Eventually, she dropped out of school to join the recently formed Women’s Swimming Association and began training for competitions. The Association promoted women’s health and fitness and was also at the forefront of the women’s suffrage movement. Gertrude’s success in one swimming competition led to more. She was on the women’s 1924 Olympic Swimming Team with Christine Epstein, the founder and leader of the Women’s Swimming Association, as the team leader. Gertrude brought back a Gold and 2 Bronze Medals.
But this left her feeling unfulfilled; she felt like she could have done better. This motivated her to take on the challenge of swimming the Channel.

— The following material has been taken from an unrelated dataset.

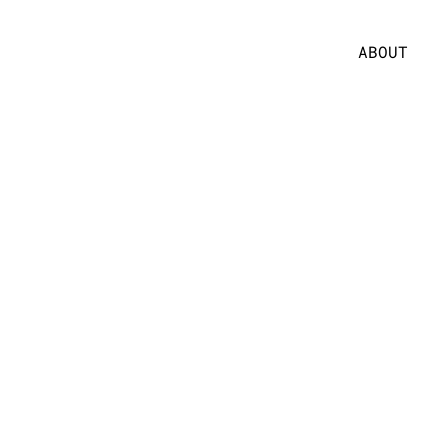
ABOUT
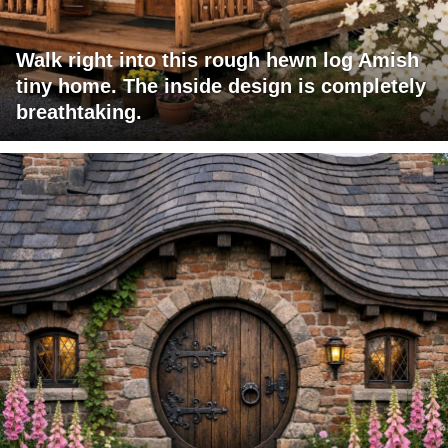
Walk right into this rough hewn log Amish
tiny home. The inside design is completely
breathtaking.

She succeeded on her second try. “I just knew if it could be done, it had to be done, and I did it,” she commented after achieving her goal.
On her return to New York, she was honored with a ticker tape parade in lower Manhattan. President Coolidge called her “America’s best girl.” Gertrude participated in various promotional tours and celebratory activities, but generally her fame faded. She became completely deaf and while she no longer competed, her interest in sports continued as she taught swimming for many years at the Lexington School for the Deaf.
In more recent years, the UWS recreational facility where Gertrude once practiced, located at 232 West 60th Street, underwent a major renovation and was renamed the Gertrude Ederle Recreation Center. Still in a COVID-pause, we hope it will soon reopen and continue to provide a wide variety of affordable programs for New Yorkers of all ages.